Né le 19 juin 1949 à Bordeaux Caudéran, 1ère moitié du 20ème siècle, Georges Roux s’exprime très tôt par le dessin et la peinture.
Il affiche une prédilection pour l’huile mais sa curiosité le conduit également à travailler le pastel sec, l’aquarelle, la sanguine et la lithographie. Il ramène de ses balades des carnets de voyages : Maroc, Prague, Canada, Vienne et le dernier sur ses paysages de Pénestin à St-Brévin.
Il a  suivi les cours de Monsieur Émile GAUTIER dans les années 70 à l’École Municipale de Dessin et le cours d’Alain GOMBAUD à l’École d’arts plastiques  Camille CLAUDEL de St-Nazaire de 1992 à 2005.
Bien que vivant en bord de mer, à Saint-Nazaire, adossé à l’immensité tapageuse de l’Océan Atlantique, Georges Roux se considère comme un homme inscrit du côté de la douceur des rivages : la présence permanente mais discrète de l’eau le fascine ainsi que les mouvements impulsés par le vent.
Il éprouve une attirance pour les lieux dépouillés, relativement sobres, qui font écho à son attrait pour la civilisation et arts japonais où les techniques d’art pictural entrent en résonance avec les rythmes respiratoires.
Présent dans les salons régionaux, il a obtenu de nombreux prix, à La Baule, Carquefou, Cholet, Les Sorinières etc…
Tout récemment, c’est la pratique du kendo et iaido qui l’ont amené tout naturellement à la sculpture pour exprimer la beauté des attitudes de ces arts martiaux pratiqués par les samurais pour parfaire sans risque leur technique de sabreurs.
Le plaisir tactile du travail de la terre avec le Raku, technique à l’origine japonaise, et la cuisson en fosse s’imposait pour lui.

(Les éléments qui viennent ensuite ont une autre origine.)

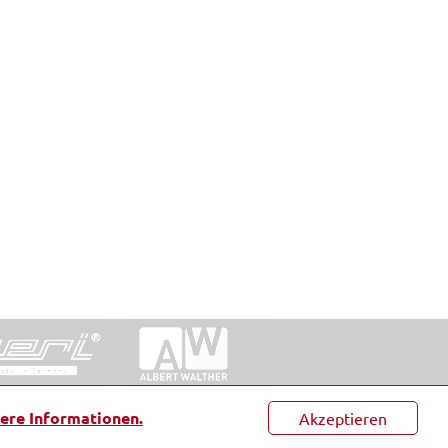
ntakt
|
Datenschutz
|
Suche
|
Sitemap
|
AGB
|
ere Informationen.
Akzeptieren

Aux sculptures de kendokas, iaidokas, figures du sumo, sont venu s’ajouter les animaux, orang-outan, porc basque, éléphants, ours polaire, souris, chats, rhinocéros, hippopotames etc….
 » Lorsque j’ai choisi mon sujet à sculpter, je décide avant toute chose, quel mode de cuisson se prêtera le mieux à la pièce : soit raku, avec émaillage et enfumage, soit cuisson en fosse, qui fait partie des cuissons primitives.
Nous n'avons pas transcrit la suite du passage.